Al contrario, attività caratterizzate da elevata complessità decisionale, come i servizi legali, la consulenza strategica e numerose specializzazioni mediche, potrebbero registrare vantaggi più limitati, poiché la capacità di interpretare contesti complessi e prendere decisioni resta una prerogativa umana.

L’Intelligenza Artificiale è ancora lontana dall’intelligenza umana

Nonostante le prestazioni raggiunte in alcuni test, i sistemi di IA continuano a essere molto diversi dall’intelligenza umana.

Le piattaforme attuali sono particolarmente efficaci nel riconoscere modelli e generare contenuti basati su enormi quantità di dati, ma non possiedono una reale comprensione del mondo.

Esperienza, creatività, intuito, capacità di interpretare il contesto e di comprendere i bisogni delle persone rappresentano ancora vantaggi competitivi difficilmente replicabili dalle macchine.

I licenziamenti non dipendono solo dall’IA

Secondo Capital Group, molte delle recenti riduzioni di personale attribuite all’Intelligenza Artificiale sono in realtà legate a fattori economici più tradizionali.

Durante la pandemia numerose aziende dei settori tecnologico, finanziario ed e-commerce hanno aumentato rapidamente gli organici per rispondere all’impennata della domanda. Il successivo rallentamento dell’economia ha reso necessarie riorganizzazioni che sarebbero probabilmente avvenute anche senza l’arrivo dell’IA.

In questo contesto, l’Intelligenza Artificiale viene talvolta utilizzata come spiegazione dei tagli occupazionali, mentre le cause reali risiedono spesso nella riduzione della crescita e nella pressione sui margini aziendali.

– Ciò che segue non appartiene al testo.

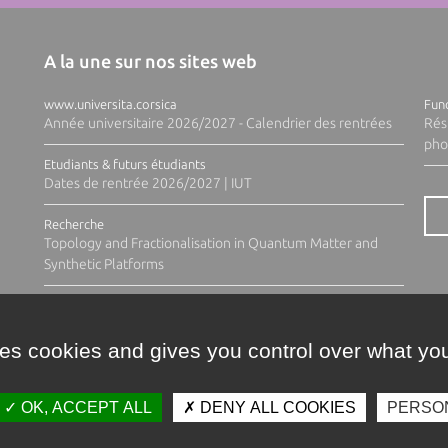
A la une sur nos sites web
www.universita.corsica
Fund
Année universitaire 2026/2027 - Calendrier des rentrées
Rés
pho
Etudiants & futurs étudiants
Dates de rentrée 2026/2027 | IUT
Recherche
Topology and Fractionalisation in Quantum Matter and
Synthetic Platforms
ses cookies and gives you control over what you
OK, ACCEPT ALL
DENY ALL COOKIES
PERSO
Contacts
Plan d'accès
Espace 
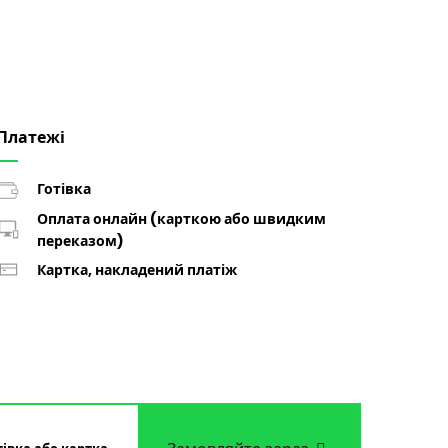
Платежі
Готівка
Оплата онлайн (карткою або швидким
переказом)
Картка, накладений платіж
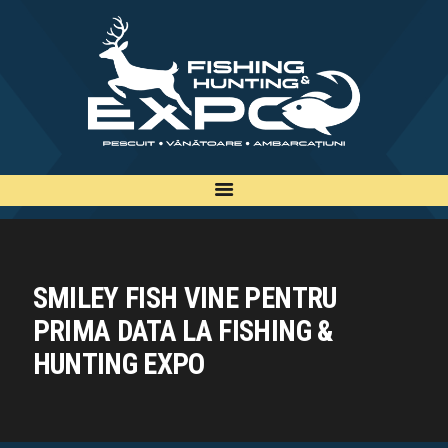
INFO
INSCRIERE
TARIFE
BILETE
PLAN
EXPOZANTI
EDITII
SMILEY FISH VINE PENTRU
CONTACT
PRIMA DATA LA FISHING &
EN
HUNTING EXPO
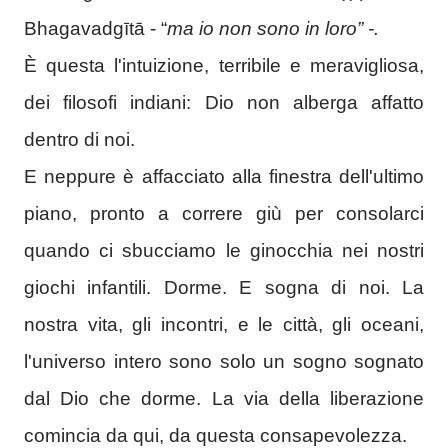
Bhagavadgītā - “
ma io non sono in loro” -.
È questa l'intuizione, terribile e meravigliosa,
dei filosofi indiani: Dio non alberga affatto
dentro di noi.
E neppure è affacciato alla finestra dell'ultimo
piano, pronto a correre giù per consolarci
quando ci sbucciamo le ginocchia nei nostri
giochi infantili. Dorme. E sogna di noi. La
nostra vita, gli incontri, e le città, gli oceani,
l'universo intero sono solo un sogno sognato
dal Dio che dorme. La via della liberazione
comincia da qui, da questa consapevolezza.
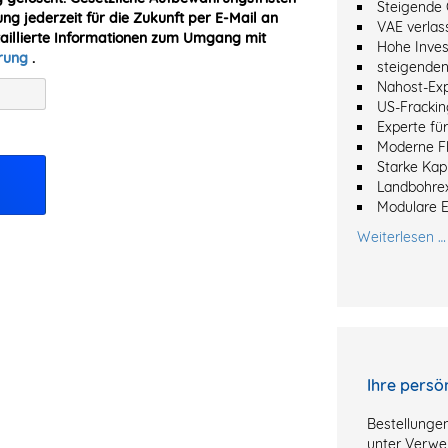
Steigende 
ung jederzeit für die Zukunft per E-Mail an
VAE verlas
taillierte Informationen zum Umgang mit
Hohe Inves
ärung
.
steigenden
Nahost-Ex
US-Frackin
Experte fü
Moderne Fl
Starke Kapi
Landbohre
Modulare 
Weiterlesen …
Ihre persö
Bestellungen
unter Verwe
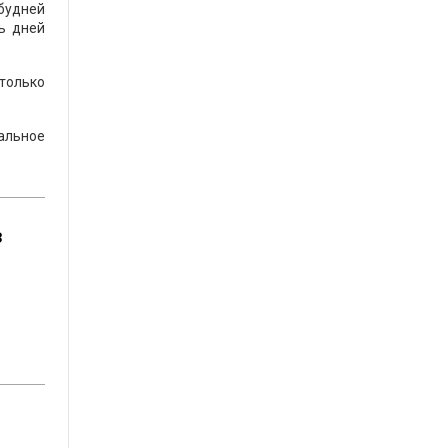
 будней
ь дней
только
иальное
з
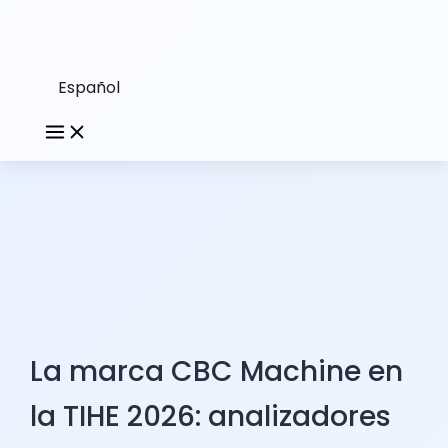
Español
La marca CBC Machine en
la TIHE 2026: analizadores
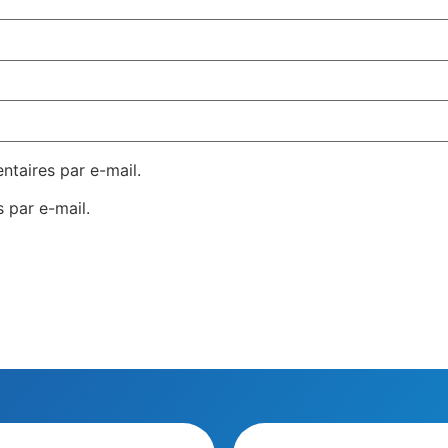
taires par e-mail.
 par e-mail.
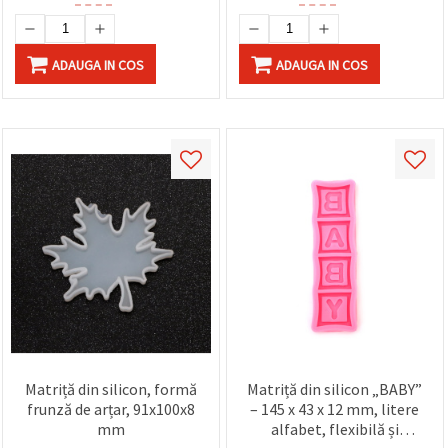
ADAUGA IN COS
ADAUGA IN COS
Matriță din silicon, formă
Matriță din silicon „BABY”
frunză de arțar, 91x100x8
– 145 x 43 x 12 mm, litere
mm
alfabet, flexibilă și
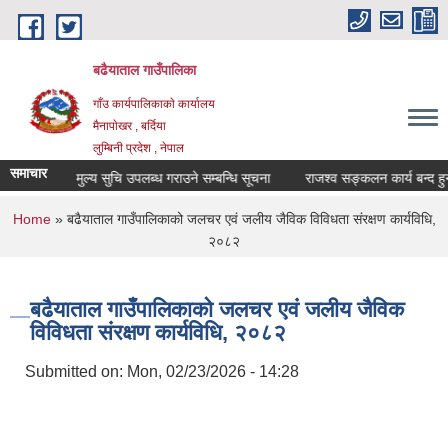
Skip to main content
बढैयाताल गाउँपालिका
गाँउ कार्यपालिकाकाे कार्यालय
मैनापाेखर , बर्दिया
लुम्बिनी प्रदेश , नेपाल
समाचार
औषधिकाे मुल्य सुचि उपलब्ध गराउने सम्बन्धि सूचना
राजश्व सङ्कलन कार्य बन्द हुने 
You are here
Home
» बढैयाताल गाउँपालिकाको जलचर एवं जलीय जैविक विविधता संरक्षण कार्यविधि,
२०८२
बढैयाताल गाउँपालिकाको जलचर एवं जलीय जैविक
विविधता संरक्षण कार्यविधि, २०८२
Submitted on:
Mon, 02/23/2026 - 14:28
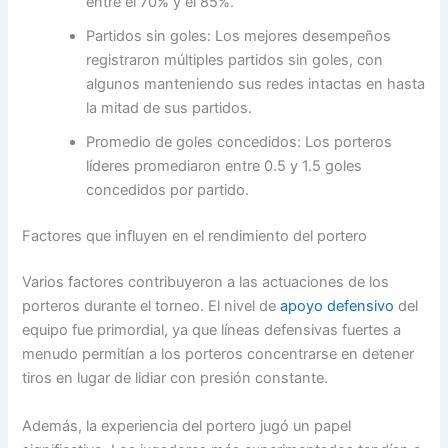
entre el 70% y el 85%.
Partidos sin goles: Los mejores desempeños
registraron múltiples partidos sin goles, con
algunos manteniendo sus redes intactas en hasta
la mitad de sus partidos.
Promedio de goles concedidos: Los porteros
líderes promediaron entre 0.5 y 1.5 goles
concedidos por partido.
Factores que influyen en el rendimiento del portero
Varios factores contribuyeron a las actuaciones de los
porteros durante el torneo. El nivel de
apoyo defensivo
del
equipo fue primordial, ya que líneas defensivas fuertes a
menudo permitían a los porteros concentrarse en detener
tiros en lugar de lidiar con presión constante.
Además, la experiencia del portero jugó un papel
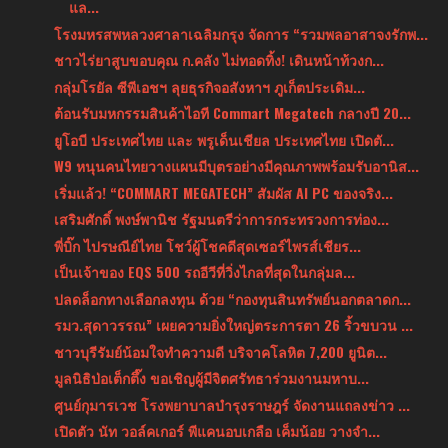
แล...
โรงมหรสพหลวงศาลาเฉลิมกรุง จัดการ “รวมพลอาสาจงรักพ...
ชาวไร่ยาสูบขอบคุณ ก.คลัง ไม่ทอดทิ้ง! เดินหน้าท้วงก...
กลุ่มโรยัล ซีพีเอชฯ ลุยธุรกิจอสังหาฯ ภูเก็ตประเดิม...
ต้อนรับมหกรรมสินค้าไอที Commart Megatech กลางปี 20...
ยูโอบี ประเทศไทย และ พรูเด็นเชียล ประเทศไทย เปิดตั...
W9 หนุนคนไทยวางแผนมีบุตรอย่างมีคุณภาพพร้อมรับอานิส...
เริ่มแล้ว! “COMMART MEGATECH” สัมผัส AI PC ของจริง...
เสริมศักดิ์ พงษ์พานิช รัฐมนตรีว่าการกระทรวงการท่อง...
พี่บิ๊ก ไปรษณีย์ไทย โชว์ผู้โชคดีสุดเซอร์ไพรส์เชียร...
เป็นเจ้าของ EQS 500 รถอีวีที่วิ่งไกลที่สุดในกลุ่มล...
ปลดล็อกทางเลือกลงทุน ด้วย “กองทุนสินทรัพย์นอกตลาดก...
รมว.สุดาวรรณ” เผยความยิ่งใหญ่ตระการตา 26 ริ้วขบวน ...
ชาวบุรีรัมย์น้อมใจทำความดี บริจาคโลหิต 7,200 ยูนิต...
มูลนิธิป่อเต็กตึ๊ง ขอเชิญผู้มีจิตศรัทธาร่วมงานมหาบ...
ศูนย์กุมารเวช โรงพยาบาลบำรุงราษฎร์ จัดงานแถลงข่าว ...
เปิดตัว นัท วอล์คเกอร์ พีแคนอบเกลือ เค็มน้อย วางจำ...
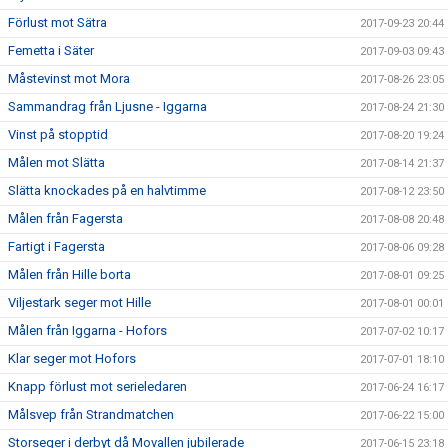
Förlust mot Sätra
2017-09-23 20:44
Femetta i Säter
2017-09-03 09:43
Måstevinst mot Mora
2017-08-26 23:05
Sammandrag från Ljusne - Iggarna
2017-08-24 21:30
Vinst på stopptid
2017-08-20 19:24
Målen mot Slätta
2017-08-14 21:37
Slätta knockades på en halvtimme
2017-08-12 23:50
Målen från Fagersta
2017-08-08 20:48
Fartigt i Fagersta
2017-08-06 09:28
Målen från Hille borta
2017-08-01 09:25
Viljestark seger mot Hille
2017-08-01 00:01
Målen från Iggarna - Hofors
2017-07-02 10:17
Klar seger mot Hofors
2017-07-01 18:10
Knapp förlust mot serieledaren
2017-06-24 16:17
Målsvep från Strandmatchen
2017-06-22 15:00
Storseger i derbyt då Movallen jubilerade
2017-06-15 23:18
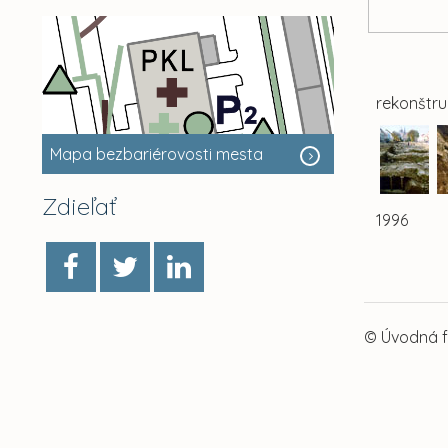
rekonštruk
Mapa bezbariérovosti mesta
Zdieľať
1
© Úvodná fo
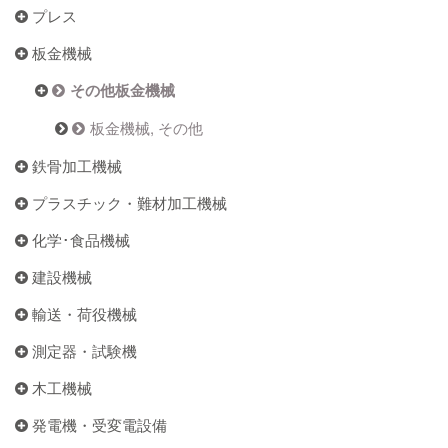
プレス
板金機械
その他板金機械
板金機械, その他
鉄骨加工機械
プラスチック・難材加工機械
化学･食品機械
建設機械
輸送・荷役機械
測定器・試験機
木工機械
発電機・受変電設備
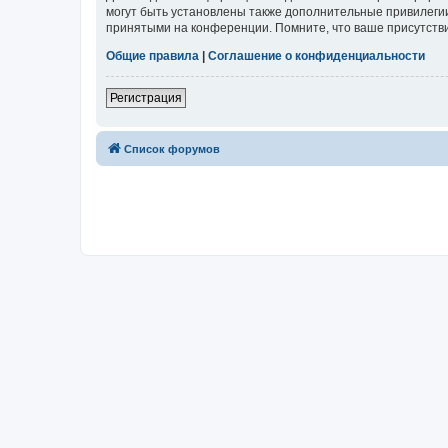
могут быть установлены также дополнительные привилегии
принятыми на конференции. Помните, что ваше присутстви
Общие правила
|
Соглашение о конфиденциальности
Регистрация
Список форумов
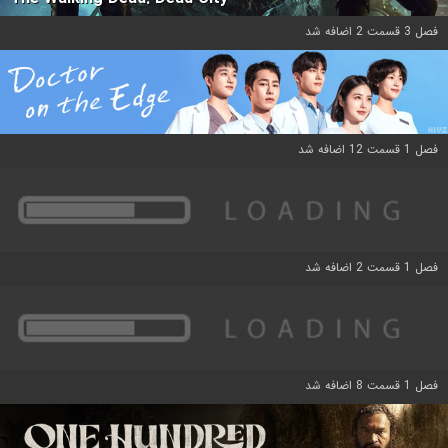
فصل 3 قسمت 2 اضافه شد
فصل 1 قسمت 12 اضافه شد
فصل 1 قسمت 2 اضافه شد
فصل 1 قسمت 8 اضافه شد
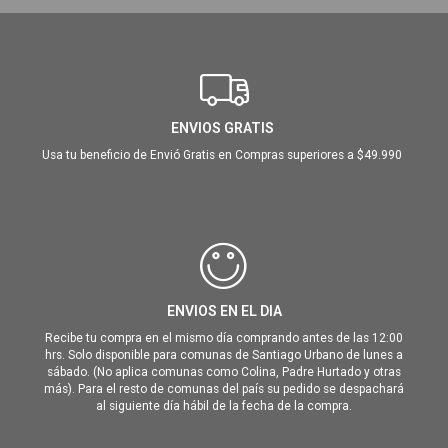
ENVIOS GRATIS
Usa tu beneficio de Envió Gratis en Compras superiores a $49.990
ENVIOS EN EL DIA
Recibe tu compra en el mismo día comprando antes de las 12:00
hrs. Solo disponible para comunas de Santiago Urbano de lunes a
sábado. (No aplica comunas como Colina, Padre Hurtado y otras
más). Para el resto de comunas del país su pedido se despachará
al siguiente día hábil de la fecha de la compra.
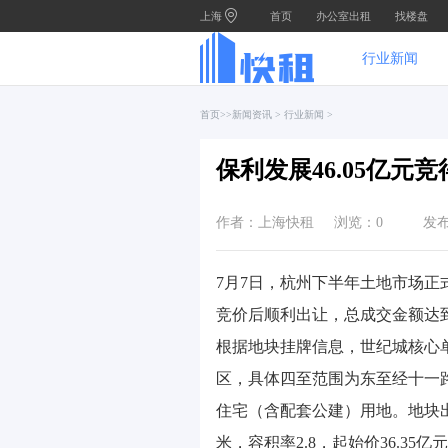
上海
首页
办公室出租
找楼盘
行业新闻
首页
>>
新闻资讯
>
行业新闻
>
保利发展46.05亿元
作者：上海快租
浏览：
0
发布
7月7日，杭州下半年土地市场
竞价后顺利出让，总成交金额达到4
根据地块挂牌信息，世纪城核心单元XS
区，具体四至范围为东至经十一
住宅（含配套公建）用地。地块出让
米，容积率2.8，起始价36.35亿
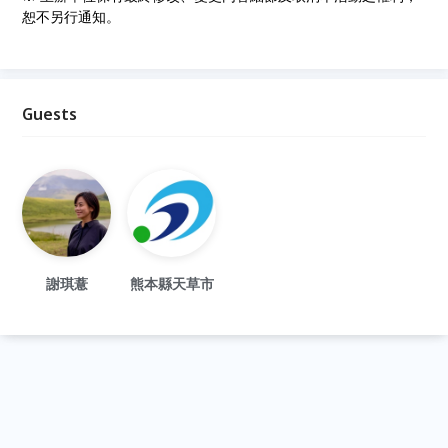
恕不另行通知。
Guests
謝琪薏
熊本縣天草市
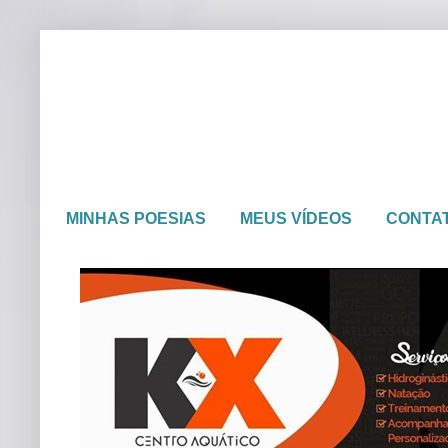
MINHAS POESIAS
MEUS VÍDEOS
CONTA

Il valore dell’esperienza umana resta centrale

Anche nei contesti più innovativi, l’automazione non elimina il bisogno di competenze specialistiche.

Secondo Jared Franz, molte aziende continueranno a rivolgersi a consulenti, professionisti ed esperti esterni, proprio come i consumatori continuano a preferire l’intervento di un professionista qualificato per attività particolarmente delicate.

L’Intelligenza Artificiale consentirà di lavorare più velocemente, migliorando produttività ed efficienza, ma il controllo, la responsabilità e la capacità di prendere decisioni strategiche resteranno saldamente nelle mani delle persone.

Una trasformazione destinata a creare nuove opportunità

Per Capital Group, il futuro del lavoro non sarà caratterizzato da una sostituzione massiva dei lavoratori, bensì da una trasformazione profonda delle competenze richieste.

L’Intelligenza Artificiale diventerà uno strumento sempre più integrato nelle attività quotidiane, aumentando la capacità delle persone di produrre valore e accelerando la nascita di nuovi modelli di business.

In questo scenario, le organizzazioni che sapranno combinare innovazione tecnologica, competenze umane e capacità di adattamento avranno maggiori possibilità di beneficiare delle opportunità offerte dalla nuova economia digitale.